In any case, there is always an ip address associated with an
interface. The ethernet card interface has one, and only one, ip
address.
As far as TCP/IP is concerned, there are two types of interfaces
supported by TSX: ethernet and serial. The serial interfaces use
either SLIP (Serial Line Interface Protocol) or PPP (Point to Point
Protocol).
As far as you are concerned, there are THREE types of interfaces
supported by TSX:
- Ethernet cards. These are used on a TSX system to connect to
the internet, through some gizmo like a router or an ethernet based
ISDN gizmo or a FRAD gizmo. They are also used to interconnect multiple
TSX systems together in a LAN. If you do both these things, the same
ethernet card serves both purposes.
- PTYs, or Pseudo Terminals. TCP/IP believes these are just serial
lines. For a serial connection there are two IP addresses: the IP
address associated with the serial interface itself -- the local IP
address -- and the IP address associated with the interface on the
other end of that serial cable -- the remote IP address. The reason
that the TCP/IP interface in TSX is a PTY instead of a physical serial
connection is to allow the PTY server to do useful things related to
"hooking up" the PTY with a real TTY. Bear in mind that TCP/IP has no
idea this happens; it thinks that a PTY is a direct, hard-wired serial
connection to some other computer which is also running TCP/IP networking.
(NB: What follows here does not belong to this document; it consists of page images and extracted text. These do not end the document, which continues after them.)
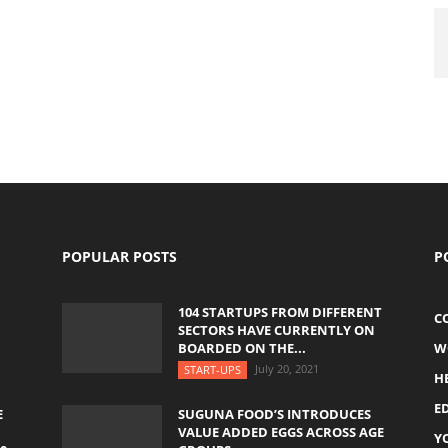
POPULAR POSTS
P
104 STARTUPS FROM DIFFERENT
C
SECTORS HAVE CURRENTLY ON
BOARDED ON THE...
W
July 20, 2021
START-UPS
H
E
E
SUGUNA FOOD’S INTRODUCES
VALUE ADDED EGGS ACROSS AGE
Y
There are two reasons for PTYs to exist on a TSX-Online system. First,
you might use a PTY to connect your system to your internet provider.
In this case, the useful thing that the PTY server does is execute the
connection script to call your provider, and worry about reconnecting
if carrier drops. Second, PTYs are used when incoming callers want to
go into passthrough SLIP or PPP mode. In this case, the useful thing
that the PTY server does is find an available interface and hook it up to
the caller's modem line. In both cases, the PTY server also worries about
all that PPP protocol stuff.
-
In the case that you are doing multiple domain hosting, you will use
a third type of interface, similar to a PTY, called a virtual terminal.
Virtual terminals are not managed by the pty server; they exist soley
for the purpose of creating an interface that can be associated with an
ip address. There will be one virtual terminal, with one ip address,
associated with each extra domain supported on that computer.